Saudi Arabian women are gaining legal rights at unprecedented speed, yet their stories are bittersweet. The nation recently announced women-only sports clubs will be allowed for the first time in history and that women will now be able to ride bicycles in parks. This is grand step forward, but each example vividly illustrates how far the nation’s equality laws have come and yet far the nation still has to go. To learn more about women’s rights in Saudi Arabia, click below:
Time: From the outside, progress on women’s rights in the kingdom may appear to be mired in tar…But from the perspective of women inside the country, dizzying changes are afoot. For the first time, female athletes represented Saudi Arabia at the Olympics last year in London. An employment ban has been lifted for female cashiers at supermarkets, and women have taken the place of men in lingerie and cosmetic stores across the country… King Abdullah… has done more for women in his eight-year reign than any monarch since his brother, King Faisal, allowed girls to go to school in 1964.

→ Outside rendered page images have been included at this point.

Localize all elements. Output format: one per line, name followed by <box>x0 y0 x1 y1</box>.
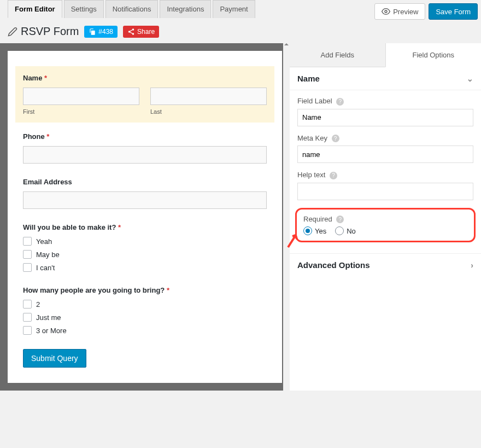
advanced-options-toggle[interactable]: Advanced Options › <box>290 253 481 276</box>
svg-rect-1 <box>92 31 95 34</box>
pencil-icon <box>8 27 17 37</box>
preview-label: Preview <box>393 8 418 16</box>
form-title: RSVP Form <box>8 25 79 38</box>
checkbox-icon <box>23 326 32 335</box>
guests-opt-0[interactable]: 2 <box>23 300 267 309</box>
save-form-button[interactable]: Save Form <box>429 3 478 20</box>
svg-point-4 <box>132 33 134 35</box>
help-text-label: Help text ? <box>297 171 473 179</box>
phone-label: Phone * <box>23 132 267 141</box>
side-tab-field-options[interactable]: Field Options <box>385 43 482 67</box>
tab-form-editor[interactable]: Form Editor <box>8 0 62 18</box>
share-icon <box>127 28 135 36</box>
required-yes[interactable]: Yes <box>303 226 326 235</box>
meta-key-label: Meta Key ? <box>297 134 473 143</box>
chevron-down-icon: ⌄ <box>467 74 473 83</box>
first-name-input[interactable] <box>23 88 139 105</box>
checkbox-icon <box>23 300 32 309</box>
required-label: Required ? <box>303 215 467 224</box>
tab-settings[interactable]: Settings <box>64 0 104 18</box>
copy-icon <box>89 28 96 36</box>
last-name-input[interactable] <box>150 88 267 105</box>
guests-opt-2[interactable]: 3 or More <box>23 326 267 335</box>
highlight-annotation: Required ? Yes No <box>295 208 476 243</box>
main-tabs: Form Editor Settings Notifications Integ… <box>8 0 255 18</box>
form-preview: Name * First Last Phone * Email A <box>0 43 290 391</box>
svg-point-2 <box>132 28 134 31</box>
attend-opt-1[interactable]: May be <box>23 250 267 259</box>
form-id-text: #438 <box>98 28 113 36</box>
preview-button[interactable]: Preview <box>374 3 425 20</box>
attend-label: Will you be able to make it? * <box>23 223 267 231</box>
meta-key-input[interactable] <box>297 146 473 163</box>
guests-opt-1[interactable]: Just me <box>23 313 267 322</box>
field-label-input[interactable] <box>297 109 473 126</box>
help-text-input[interactable] <box>297 183 473 200</box>
form-title-text: RSVP Form <box>21 25 79 38</box>
help-icon[interactable]: ? <box>336 98 344 106</box>
email-input[interactable] <box>23 191 267 209</box>
share-button[interactable]: Share <box>123 26 159 38</box>
help-icon[interactable]: ? <box>330 172 337 179</box>
panel-header-name[interactable]: Name ⌄ <box>290 67 481 90</box>
required-no[interactable]: No <box>335 226 356 235</box>
side-tab-add-fields[interactable]: Add Fields <box>290 43 385 67</box>
svg-point-3 <box>128 31 131 33</box>
field-name[interactable]: Name * First Last <box>15 66 274 123</box>
checkbox-icon <box>23 237 32 246</box>
email-label: Email Address <box>23 178 267 186</box>
share-label: Share <box>137 28 155 36</box>
first-sublabel: First <box>23 108 139 115</box>
tab-notifications[interactable]: Notifications <box>105 0 159 18</box>
attend-opt-0[interactable]: Yeah <box>23 237 267 246</box>
svg-point-0 <box>385 10 387 13</box>
attend-opt-2[interactable]: I can't <box>23 263 267 272</box>
checkbox-icon <box>23 263 32 272</box>
field-guests[interactable]: How many people are you going to bring? … <box>23 286 267 335</box>
phone-input[interactable] <box>23 146 267 164</box>
arrow-annotation-icon <box>286 231 301 249</box>
eye-icon <box>382 7 390 16</box>
name-label: Name * <box>23 74 267 82</box>
submit-button[interactable]: Submit Query <box>23 349 86 368</box>
sidebar: Add Fields Field Options Name ⌄ Field La… <box>290 43 481 391</box>
advanced-options-label: Advanced Options <box>297 260 370 270</box>
preview-scrollbar[interactable] <box>283 43 290 391</box>
last-sublabel: Last <box>150 108 267 115</box>
guests-label: How many people are you going to bring? … <box>23 286 267 294</box>
help-icon[interactable]: ? <box>336 216 344 223</box>
field-phone[interactable]: Phone * <box>23 132 267 164</box>
radio-icon <box>303 226 312 235</box>
checkbox-icon <box>23 250 32 259</box>
help-icon[interactable]: ? <box>332 135 339 142</box>
field-attend[interactable]: Will you be able to make it? * Yeah May … <box>23 223 267 272</box>
tab-payment[interactable]: Payment <box>213 0 255 18</box>
chevron-right-icon: › <box>471 261 473 270</box>
tab-integrations[interactable]: Integrations <box>160 0 211 18</box>
field-email[interactable]: Email Address <box>23 178 267 209</box>
form-id-badge[interactable]: #438 <box>84 26 118 38</box>
field-label-label: Field Label ? <box>297 97 473 106</box>
panel-title: Name <box>297 74 320 83</box>
checkbox-icon <box>23 313 32 322</box>
radio-icon <box>335 226 344 235</box>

Bloomberg: Saudi Arabian women are allowed to ride bicycles in public so long as they are still accompanied by a male guardian and wear “fully modest dress,” the al-Yaum newspaper reported on its website… The women should ride the bicycles or buggies on a beach or the outskirts of a city and only for recreation, not as a means of transportation, al-Yaum said.
India Times: Until now, women's exercise facilities, including gyms, have had to be licensed by the health ministry and designated as "health centers”… In 2009 a member of the country's highest council of clerics said girls should not play sports lest they "lose their virginity" by tearing their hymens… Watan said on Friday the interior ministry had decided to allow women's sports clubs after reviewing a study that showed flaws in the existing system.

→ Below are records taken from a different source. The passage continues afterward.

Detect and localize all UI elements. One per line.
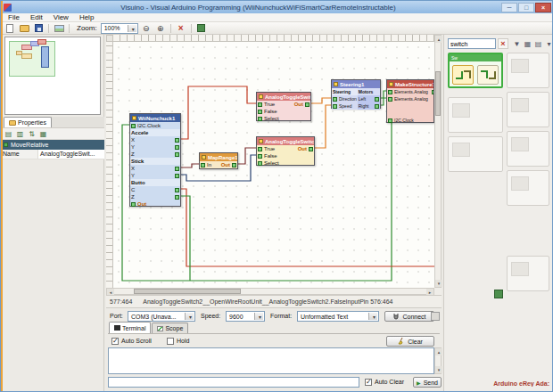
pin-left[interactable] — [375, 97, 379, 102]
block-analogtoggleswitch2[interactable]: AnalogToggleSwitch2 TrueOut False Select — [256, 136, 315, 166]
toolbox-group-disabled[interactable] — [507, 256, 549, 291]
pin-false[interactable] — [258, 154, 262, 159]
pin-false[interactable] — [258, 110, 262, 114]
property-value-cell[interactable]: AnalogToggleSwit... — [38, 150, 104, 159]
send-text-input[interactable] — [108, 377, 359, 388]
toolbox-grid-view-icon[interactable]: ▦ — [523, 38, 532, 49]
wire[interactable] — [181, 86, 256, 139]
delete-button[interactable]: × — [175, 23, 187, 34]
block-steering1[interactable]: Steering1 Steering Direction Speed Motor… — [331, 79, 381, 109]
row-view-icon[interactable]: ▥ — [15, 129, 25, 139]
pin-select[interactable] — [258, 117, 262, 121]
terminal-output[interactable] — [108, 347, 434, 374]
pin-accel-y[interactable] — [175, 145, 179, 150]
properties-object-header[interactable]: MoveRelative — [1, 140, 104, 150]
table-view-icon[interactable]: ▦ — [38, 129, 48, 139]
toolbox-group-disabled[interactable] — [507, 92, 549, 127]
pin-true[interactable] — [258, 147, 262, 151]
pin-out[interactable] — [232, 163, 236, 167]
maximize-button[interactable]: □ — [518, 3, 534, 12]
speed-combobox[interactable]: 9600 — [226, 311, 265, 322]
menu-help[interactable]: Help — [74, 13, 99, 21]
menu-file[interactable]: File — [3, 13, 25, 21]
canvas-vertical-scrollbar[interactable]: ▴ ▾ — [434, 35, 442, 288]
block-maprange1[interactable]: MapRange1 InOut — [199, 152, 238, 169]
pin-out[interactable] — [305, 102, 310, 107]
pin-speed[interactable] — [333, 104, 337, 109]
hold-checkbox[interactable] — [167, 338, 174, 345]
block-analogtoggleswitch1[interactable]: AnalogToggleSwitch1 TrueOut False Select — [256, 92, 311, 121]
auto-clear-checkbox[interactable] — [365, 379, 372, 386]
send-button[interactable]: ▶ Send — [413, 377, 442, 388]
pin-true[interactable] — [258, 102, 262, 107]
toolbox-group-disabled[interactable] — [448, 136, 503, 172]
toolbox-group-disabled[interactable] — [507, 170, 549, 206]
pin-out[interactable] — [131, 202, 136, 207]
category-view-icon[interactable]: ▤ — [4, 129, 13, 139]
menu-edit[interactable]: Edit — [25, 13, 48, 21]
tab-terminal[interactable]: Terminal — [109, 322, 151, 333]
diagram-area[interactable]: WiiNunchuck1 I2C.Clock Accele X Y Z Stic… — [113, 42, 434, 288]
wire[interactable] — [315, 105, 331, 148]
sort-icon[interactable]: ⇅ — [27, 129, 37, 139]
pin-out[interactable] — [432, 90, 433, 94]
pin-i2c-clock[interactable] — [131, 124, 136, 128]
toolbox-group-disabled[interactable] — [448, 97, 503, 133]
toolbox-group-disabled[interactable] — [507, 53, 549, 88]
pin-button-z[interactable] — [175, 195, 179, 200]
block-wiinunchuck1[interactable]: WiiNunchuck1 I2C.Clock Accele X Y Z Stic… — [129, 113, 181, 207]
wire[interactable] — [181, 164, 199, 167]
toolbox-search-input[interactable] — [448, 38, 496, 49]
canvas-horizontal-scrollbar[interactable]: ◂ ▸ — [106, 288, 434, 295]
wire[interactable] — [181, 196, 190, 281]
tab-properties[interactable]: Properties — [4, 117, 52, 127]
pin-out[interactable] — [309, 147, 313, 151]
open-project-button[interactable] — [18, 23, 30, 34]
wire[interactable] — [181, 189, 434, 266]
scrollbar-thumb[interactable] — [435, 71, 441, 116]
toolbox-group-switches[interactable]: Sw — [448, 53, 503, 88]
scroll-down-icon[interactable]: ▾ — [435, 366, 442, 373]
toolbox-item-digitaltoggleswitch[interactable] — [477, 65, 499, 85]
toolbox-collapse-icon[interactable]: ▾ — [544, 38, 553, 49]
property-row-name[interactable]: Name AnalogToggleSwit... — [1, 150, 104, 159]
pin-direction[interactable] — [333, 97, 337, 102]
board-select-button[interactable] — [195, 23, 208, 34]
filter-funnel-icon[interactable]: ▼ — [512, 38, 522, 49]
pin-i2c-clock[interactable] — [388, 118, 392, 123]
block-makestructure1[interactable]: MakeStructure1 Elements.Analog Elements.… — [386, 79, 434, 123]
toolbox-list-view-icon[interactable]: ▤ — [533, 38, 543, 49]
clear-button[interactable]: Clear — [386, 336, 434, 347]
wire[interactable] — [238, 148, 256, 164]
close-button[interactable]: × — [535, 3, 551, 12]
zoom-out-button[interactable]: ⊖ — [140, 23, 153, 34]
export-image-button[interactable] — [53, 23, 65, 34]
pin-in[interactable] — [201, 163, 205, 167]
format-combobox[interactable]: Unformatted Text — [297, 311, 379, 322]
pin-element1[interactable] — [388, 90, 392, 94]
pin-accel-z[interactable] — [175, 152, 179, 157]
pin-right[interactable] — [375, 104, 379, 109]
scroll-down-icon[interactable]: ▾ — [435, 280, 442, 287]
zoom-in-button[interactable]: ⊕ — [154, 23, 167, 34]
minimize-button[interactable]: ─ — [501, 3, 517, 12]
terminal-scrollbar[interactable]: ▴ ▾ — [434, 347, 442, 374]
tab-scope[interactable]: Scope — [152, 323, 188, 333]
zoom-combobox[interactable]: 100% — [101, 23, 138, 34]
scroll-up-icon[interactable]: ▴ — [435, 348, 442, 355]
overview-minimap[interactable] — [4, 37, 101, 115]
toolbox-group-disabled[interactable] — [507, 131, 549, 167]
scrollbar-thumb[interactable] — [134, 289, 241, 294]
pin-button-c[interactable] — [175, 188, 179, 192]
menu-view[interactable]: View — [48, 13, 74, 21]
scroll-up-icon[interactable]: ▴ — [435, 36, 442, 43]
pin-stick-x[interactable] — [175, 167, 179, 171]
pin-select[interactable] — [258, 161, 262, 166]
panel-settings-icon[interactable] — [431, 312, 440, 321]
new-project-button[interactable] — [4, 23, 16, 34]
pin-accel-x[interactable] — [175, 138, 179, 143]
clear-search-icon[interactable]: × — [498, 38, 508, 49]
save-project-button[interactable] — [32, 23, 45, 34]
port-combobox[interactable]: COM3 (Unava... — [128, 311, 195, 322]
toolbox-item-analogtoggleswitch[interactable] — [452, 65, 474, 85]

The Independent: Princess Basma… is slightly bewildered by the focus on the continuing prohibition on Saudi women… from being allowed to drive. She said: "Why don't we actually fight for a woman's right even to complain about being beaten up. That is more important than driving. If a woman is beaten, they are told to go back to their homes – their fathers, husbands, brothers – to be beaten up again and locked up in the house. No law, no police will protect them.”